• Exercise objective
Output all the data exactly. Pictures do not belong in the copy.

• Listed records
*** Begin section ***
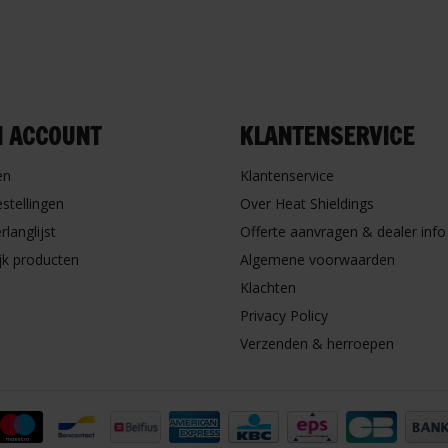
N ACCOUNT
KLANTENSERVICE
en
Klantenservice
estellingen
Over Heat Shieldings
rlanglijst
Offerte aanvragen & dealer info
ijk producten
Algemene voorwaarden
Klachten
Privacy Policy
Verzenden & herroepen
*** End section ***
• Answer box
N ACCOUNT
KLANTENSERVICE
en
Klantenservice
estellingen
Over Heat Shieldings
rlanglijst
Offerte aanvragen & dealer info
ijk producten
Algemene voorwaarden
Klachten
Privacy Policy
Verzenden & herroepen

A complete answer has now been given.